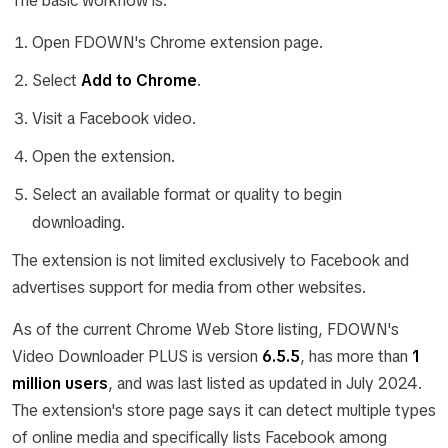
The basic workflow is:
Open FDOWN's Chrome extension page.
Select
Add to Chrome
.
Visit a Facebook video.
Open the extension.
Select an available format or quality to begin
downloading.
The extension is not limited exclusively to Facebook and
advertises support for media from other websites.
As of the current Chrome Web Store listing, FDOWN's
Video Downloader PLUS is version
6.5.5
, has more than
1
million users
, and was last listed as updated in July 2024.
The extension's store page says it can detect multiple types
of online media and specifically lists Facebook among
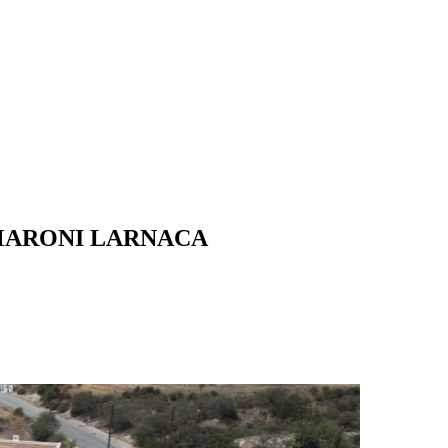
MARONI LARNACA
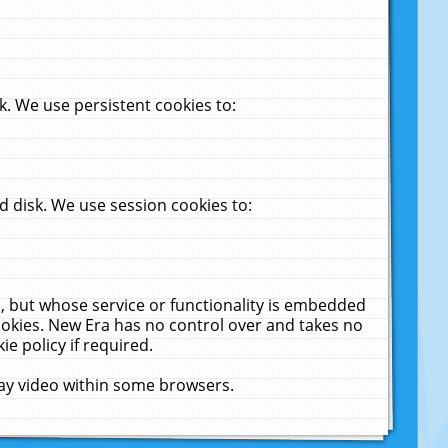
. We use persistent cookies to:
 disk. We use session cookies to:
u, but whose service or functionality is embedded
cookies. New Era has no control over and takes no
ie policy if required.
lay video within some browsers.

········

→ What is needed
Your task is to retype the entries verbatim, starting with the line that holds "advertises support for" and stopping after the line that holds "The extension's store".

→ Answer for the task
advertises support for media from other websites.
As of the current Chrome Web Store listing, FDOWN's
Video Downloader PLUS is version
6.5.5
, has more than
1
million users
, and was last listed as updated in July 2024.
The extension's store page says it can detect multiple types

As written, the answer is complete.